Now the goal is to get the rest of the hotel-bound families in early 2016, then the families remaining at the complex.

We want to thank all of the families at Church Street South for their patience throughout the relocation process, and we hope that everyone is settled in safe, quality housing in the new year,” Northland Chairman Larry Gottesdiener stated in an email message.

Thursday night, in Gateway’s Community room, volunteers like Rachael Caron served 175 members of Church Street South families mashed potatoes and grilled eggplant and asparagus along with the chicken, all lovingly prepared by the college’s culinary department …

… while kids like Jani (pictured), who’s 4, colored in pictures, musicians led holiday sing-alongs …

City officials Wolf, Mendi Blue, Marcus Paca, Neal-Sanjurjo, and Mike Carter.

… and city officials, fresh from a day-long retreat training in how to get along well, mingled. Arts czar Andy Wolf organized the party along with Gateway as a way to recognize the tough year the families have had and to express the community’s support. We’re working hard to get folks moved,” said Livable City Initiative chief Serena Neal-Sanjurjo, whose inspectors have worked long hours to inspect and condemn Church Street South apartments and arrange temporary and long-term new apartments for families.

Desiree Brown did find the party nice,” she said, but it didn’t lessen her disappointment about not having a new apartment for her family by Christmas, after all. She’s sharing a bedroom at Hamden’s Clarion Hotel with her 5 and 9‑year-old daughters while her 16-year-old son crashes in the living room.

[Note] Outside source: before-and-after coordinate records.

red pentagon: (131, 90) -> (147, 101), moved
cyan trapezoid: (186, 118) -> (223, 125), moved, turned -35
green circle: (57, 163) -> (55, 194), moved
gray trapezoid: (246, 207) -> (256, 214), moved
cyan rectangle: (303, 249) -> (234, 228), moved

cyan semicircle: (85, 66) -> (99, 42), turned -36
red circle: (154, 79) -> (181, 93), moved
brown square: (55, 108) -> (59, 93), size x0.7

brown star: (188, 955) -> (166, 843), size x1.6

It’s a letdown,” she said.

Brown, a food service worker at ESUMS school, lived at Church Street South for 13 years. The family moved on Sept. 11 because of the mold’s impact on her son’s asthma. She has yet to find a four-bedroom apartment where the landlord will accept the offered HUD/Northland subsidy. One problem has been price: The landlords want $1,800 or $2,000 in monthly rent, she said; so far she has received approval for $1,600. Also, some landlords don’t want to deal” with the bureaucratic process involving not just HUD inspection, but interactions with Northland.

Neal-Sanjurjo confirmed that finding larger apartments, with three to five bedrooms, has proved the biggest challenge, and is one main reason the process has moved more slowly that people would have liked.

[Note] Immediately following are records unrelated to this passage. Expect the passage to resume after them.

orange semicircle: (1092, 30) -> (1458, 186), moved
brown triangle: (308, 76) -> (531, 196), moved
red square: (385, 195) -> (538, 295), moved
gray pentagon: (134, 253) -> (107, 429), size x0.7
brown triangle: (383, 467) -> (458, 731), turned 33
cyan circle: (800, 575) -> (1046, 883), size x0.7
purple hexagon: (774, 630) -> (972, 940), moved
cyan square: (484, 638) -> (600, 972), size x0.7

In addition to worrying about their new apartments, some of the families are still grieving the loss of their old ones. While Church Street South may have fallen apart amid crime problems, it was home for 47 years for substitute teacher Bettie Byrd (at right in photo, with friend Jessica Rivera). She was an original” — she moved in to Church Street South when it opened. No one ever lived in my apartment but me.” She raised eight children there, along with nieces and nephews. She enjoyed living there at least until the past three years, when new management cut back on security and maintenance.

Byrd moved out on Sept. 29. It was supposed to be Sept. 28. I told them I could do it until the 29th,” she said. It was devastating, but I knew I had to leave. [The apartment] was full of mold.” She is now at La Quinta Suites on Sargent Drive, looking for a new place.

Families spoke of the personal connections they’ll miss. Clara London (at right in photo) babysat for many of her neighbors over her 37 years at Church Street South, including Bettie Byrd’s granddaughter Aazia (at left). It’s a community,” London said. You knew everybody. You looked out for each other’s children.” She and her friends cried three weeks ago when she finally had to leave her mold-infested apartment in the complex’s Malcolm Court building due to her asthma. She and her two sons, currently in a hotel, need to find a three-bedroom apartment.

Crystal Burgos (pictured with sons King, 5 months old, and 3year-old Makhi) is one of the lucky ones. She moved from a hotel to a Quinnipiac venue apartment owned by one of the landlords offering to take in Church Street South families, Pike International.

When there is adversity,” Mayor Toni Harp told the crowd, it teaches us how strong we are inside. We are here to support you. We are here to get you through this rough patch.”

Church Street South.

Pressured by legal-aid lawyers now representing 89 Church Street South families, the HUD declared landlord Northland in violation of its $3 million-plus annual contract for Section 8 rental subsidies because of longstanding leaks, dangerous mold, and collapsing roofs and balconies. The city condemned dozens of apartments and ordered roofs and deteriorating balconies replaced.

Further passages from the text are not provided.